How Does Linux Handle Network Packets? Inside the Kernel’s Interrupt and SoftIRQ Path
This article explains the layered architecture of the Linux network subsystem, the TCP/IP model implementation, how hardware and soft interrupts are registered and processed, the role of ksoftirqd and NAPI, and the complete send/receive packet flow from NIC to protocol stack.
Linux Network Subsystem Layering
Linux network subsystem implementation requires:
Support for different protocol families (INET, INET6, UNIX, NETLINK...)

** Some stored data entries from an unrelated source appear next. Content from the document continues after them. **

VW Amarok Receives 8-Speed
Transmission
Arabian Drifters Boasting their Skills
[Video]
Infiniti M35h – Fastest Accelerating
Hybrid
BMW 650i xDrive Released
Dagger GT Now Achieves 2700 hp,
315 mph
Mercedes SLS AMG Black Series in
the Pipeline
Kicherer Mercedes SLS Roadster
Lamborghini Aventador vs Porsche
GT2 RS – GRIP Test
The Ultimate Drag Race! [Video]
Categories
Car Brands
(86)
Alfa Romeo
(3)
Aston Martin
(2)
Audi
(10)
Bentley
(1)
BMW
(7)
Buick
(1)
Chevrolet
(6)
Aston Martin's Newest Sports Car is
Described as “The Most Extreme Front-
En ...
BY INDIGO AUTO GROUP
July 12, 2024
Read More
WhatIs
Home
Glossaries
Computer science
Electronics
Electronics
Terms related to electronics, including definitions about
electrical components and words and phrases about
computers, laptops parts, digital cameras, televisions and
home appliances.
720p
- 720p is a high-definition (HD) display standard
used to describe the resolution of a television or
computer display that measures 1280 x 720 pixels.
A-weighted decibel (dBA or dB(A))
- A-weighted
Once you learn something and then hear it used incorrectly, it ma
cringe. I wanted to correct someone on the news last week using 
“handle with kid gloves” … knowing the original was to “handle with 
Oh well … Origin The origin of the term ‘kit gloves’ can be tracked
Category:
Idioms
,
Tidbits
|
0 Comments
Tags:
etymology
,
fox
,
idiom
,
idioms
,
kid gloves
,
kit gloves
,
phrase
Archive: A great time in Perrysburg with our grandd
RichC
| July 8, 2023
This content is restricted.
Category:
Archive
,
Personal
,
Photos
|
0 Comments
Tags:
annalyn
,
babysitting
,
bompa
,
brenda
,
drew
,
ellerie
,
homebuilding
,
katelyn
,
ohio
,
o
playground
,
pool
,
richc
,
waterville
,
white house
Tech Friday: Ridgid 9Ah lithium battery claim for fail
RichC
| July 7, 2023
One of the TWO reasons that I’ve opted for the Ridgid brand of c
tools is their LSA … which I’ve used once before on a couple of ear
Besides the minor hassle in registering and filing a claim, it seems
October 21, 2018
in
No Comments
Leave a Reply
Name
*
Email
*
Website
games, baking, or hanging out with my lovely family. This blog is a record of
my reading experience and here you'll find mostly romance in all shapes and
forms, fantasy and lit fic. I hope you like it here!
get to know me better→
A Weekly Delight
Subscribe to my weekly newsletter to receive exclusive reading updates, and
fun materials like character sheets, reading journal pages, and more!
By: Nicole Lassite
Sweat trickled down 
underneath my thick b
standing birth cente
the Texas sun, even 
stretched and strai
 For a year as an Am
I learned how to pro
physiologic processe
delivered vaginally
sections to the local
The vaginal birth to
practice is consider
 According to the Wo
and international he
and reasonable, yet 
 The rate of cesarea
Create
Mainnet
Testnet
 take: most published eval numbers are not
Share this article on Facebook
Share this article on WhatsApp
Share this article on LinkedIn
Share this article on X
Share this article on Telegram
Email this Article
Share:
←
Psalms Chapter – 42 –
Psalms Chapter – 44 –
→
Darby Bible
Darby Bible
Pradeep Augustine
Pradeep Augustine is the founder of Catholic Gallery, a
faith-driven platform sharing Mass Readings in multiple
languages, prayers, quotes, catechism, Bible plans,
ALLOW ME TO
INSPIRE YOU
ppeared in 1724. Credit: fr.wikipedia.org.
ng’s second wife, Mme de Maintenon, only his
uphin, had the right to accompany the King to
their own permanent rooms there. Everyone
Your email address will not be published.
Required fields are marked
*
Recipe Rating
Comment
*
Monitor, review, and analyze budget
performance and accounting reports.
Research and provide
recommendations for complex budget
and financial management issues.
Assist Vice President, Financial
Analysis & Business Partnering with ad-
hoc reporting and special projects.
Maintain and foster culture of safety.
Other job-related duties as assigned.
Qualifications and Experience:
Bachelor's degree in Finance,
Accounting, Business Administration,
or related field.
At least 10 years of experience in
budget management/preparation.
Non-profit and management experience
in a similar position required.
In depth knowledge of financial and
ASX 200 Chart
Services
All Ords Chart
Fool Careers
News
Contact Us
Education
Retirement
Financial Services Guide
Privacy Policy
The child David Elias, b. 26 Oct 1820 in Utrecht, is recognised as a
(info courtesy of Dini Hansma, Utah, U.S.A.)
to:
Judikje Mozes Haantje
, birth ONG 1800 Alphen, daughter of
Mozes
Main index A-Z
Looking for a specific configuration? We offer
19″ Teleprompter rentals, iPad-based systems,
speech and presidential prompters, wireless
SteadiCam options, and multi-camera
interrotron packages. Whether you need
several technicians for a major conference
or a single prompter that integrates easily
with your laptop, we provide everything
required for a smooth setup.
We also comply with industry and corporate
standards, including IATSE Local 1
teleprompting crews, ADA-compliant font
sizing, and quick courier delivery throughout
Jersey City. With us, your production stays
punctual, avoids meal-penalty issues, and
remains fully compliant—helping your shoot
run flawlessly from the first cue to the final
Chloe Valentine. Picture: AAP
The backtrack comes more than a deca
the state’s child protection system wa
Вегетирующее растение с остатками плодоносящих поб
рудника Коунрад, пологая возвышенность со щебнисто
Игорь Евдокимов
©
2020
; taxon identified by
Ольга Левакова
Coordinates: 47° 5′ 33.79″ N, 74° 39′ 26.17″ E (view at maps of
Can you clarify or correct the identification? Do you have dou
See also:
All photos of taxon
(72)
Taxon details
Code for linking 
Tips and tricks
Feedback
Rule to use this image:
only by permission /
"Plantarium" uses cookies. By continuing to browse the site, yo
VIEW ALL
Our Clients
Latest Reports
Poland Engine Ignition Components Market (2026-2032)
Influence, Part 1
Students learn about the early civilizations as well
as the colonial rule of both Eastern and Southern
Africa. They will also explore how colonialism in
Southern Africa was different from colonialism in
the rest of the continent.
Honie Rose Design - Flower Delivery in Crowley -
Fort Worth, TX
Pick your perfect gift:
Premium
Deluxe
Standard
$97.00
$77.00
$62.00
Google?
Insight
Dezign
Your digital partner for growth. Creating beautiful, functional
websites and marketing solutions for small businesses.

Support for different network devices
Support for a unified BSD socket API
A layered structure to hide differences between protocols, hardware, and platforms
System calls are the only way for user applications to access the kernel. The protocol‑independent interface is provided by the socket layer, which offers generic functions for various protocols. The network protocol layer supplies concrete protocol interfaces (proto{}) that implement protocol details. Device‑independent interfaces provide generic functions for low‑level network drivers, while each driver defines a net_device structure and initializes it.
TCP/IP Layer Model
In the TCP/IP model the stack is divided into physical, link, network, transport, and application layers. Linux implements the link, network, and transport layers. The link‑layer protocols are handled by NIC drivers, while the kernel implements the network and transport layers and exposes a socket interface to user space.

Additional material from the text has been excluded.